Tregastel is sublime. There is a headland that is crowded with massive boulders forming a tumbled chaos of strangely eroded granite rocks along the cliff top and down into the sea whilst off shore several small islands were scattered across a sea that was vivid blue in the bright sunshine. Some of the tiny islands were just big enough to have a few trees with a large granite house sheltering between them, others looked deserted, covered in tufts of grass and surrounded by granite boulders.
The boulders were fascinating, each as large as a house with the headland footpath winding between them. They must have been eroded by the weather, split sometimes and left piled on top of each other, holes worn through in places and often forming strange shapes resembling animals or huge heads. We were not the only ones charmed by this strange landscape. Families and groups of friends were either wandering the coastal path, each bend opening a new vista across the windswept yellow gorse, or they were attempting to find ways of climbing up the rocks. It was a truly awesome place.
Back along the coast is a massive rocky outcrop. This has been partially hollowed out and made into a Maritime Museum with marine exhibits to be found off the Breton coast.
From Tregastel we followed the coast road, known as the Corniche de Bretagne back to our campsite and down to the sandy cove below it from where we could look across to the headland near Roscoff with the Ile de Batz off shore in one direction and the rugged coast around Tregastel in the other.
This morning the sunshine was as cheerful as ever though temperatures have been rather chilly. We moved on, making our way slowly along the coast towards Normandy. First we stopped to explore Perros Guerric, twinned with Teignmouth near Exeter. It is a pleasant little town with a particularly interesting church but we’d soon exhausted the repetitious Breton souvenir shops all selling identical tea trays depicting Becassine, and jars of caramel au beurre salé. Even the bakers shops sold nothing but Far Breton or Breton cakes and pancakes made from pure butter. Every little town we’ve passed through seems to have its own biscuit factory producing packets of butter biscuits that are vaguely like shortbread but with even more butter and cholesterol in them.
On the cliffs above the town we stopped to admire the splendid view out across the expanse of sea with seven islands dotted offshore. Sometimes the tops of submerged rocks could be seen just showing above the sea as it broke over them. This coast must be truly treacherous for shipping.

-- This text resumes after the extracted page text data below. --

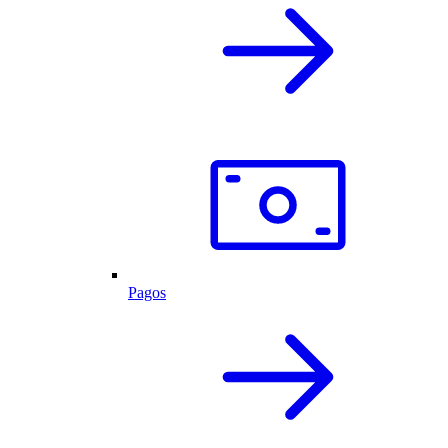
Pagos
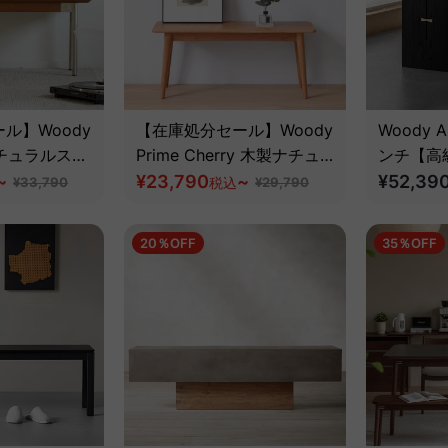
ル】Woody
【在庫処分セール】Woody
Woody 
 ナチュラルスタ
Prime Cherry 木製ナチュ
ンチ【高
ンチ【高級天
~
ナルロングベンチ【高級天
¥23,790
~
ッシュ材
¥52,39
¥33,790
税込
¥29,790
然チェリー材】
20％OFF
35％OFF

Continuing along the coast we reached Treguier a little town dedicated to St. Yves whose tomb was in the cathedral until it was sacked during the Revolution. It has since been reinstated and the saint’s skull is now on display in its reliquary inside the cathedral. This is a large and impressive Romanesque building dating from the eleventh century which continued in the gothic style during the thirteenth century. Overall it received significant damage during the Revolution but generally it is a pleasing building – apart from its tall and horrible pierced spire added in 1785, just before the cathedral was sacked during the Revolution. The spire is completely out of style and proportion with the rest of the building. I was greatly impressed that a town of a mere 3,000 people had a cathedral, let alone such an impressively large one. There are several streets of pleasant timber-framed houses, a couple of excellent bookshops and a port de plaissance on the wide aber below the town.
Treguier was once of the first place in Brittany with its own printing press established in 1485 when an edition of La Coutume de Bretagne was produced. In 1499 the first French-Latin-Breton dictionary, known as le Catholican was also printed in Treguier.
Returning from the port we stopped off to explore a Brochante halfway up one of the steep little streets. It was crammed with useless household junk. Attempts had been made to prettify some of the ancient armoires with chalky paints used to produce the shabby chic look so popular in Britain at present. But usually we use old simple Quaker style furniture. Here paint had been applied to heavy carved Breton dressers, sideboards and wardrobes, painting over the brass handles and hinges. The result was very unsatisfactory and the prices really high. People were buying stuff that we felt was fit only for a bonfire. Even odd doors were being sold, salvaged from old wardrobes. I suppose they hang them on the wall to give the impression there is another room beyond. (We saw this effect in a small toilet yesterday in Lannion.)
The next open campsite was this one. It’s a good 50 kilometres further on so now we find ourselves nearing the eastern edge of Brittany. We think there are still a couple of sites open around Dinan and Avranche so we should still be okay over the coming few days.
It seems rather obvious re-reading this that we are winding down. A couple of weeks is about right to explore a region and we are beginning to itch for pastures new. However, we have enjoyed Brittany. Had Joël been around it would have added greatly to our visit. We are hoping to return this way after the conference and cross to England from Roscoff rather than Caen. That way we should be able to see Joël before we leave. He is currently caring for his grandchildren in Agen while Stephane and Catherine are away.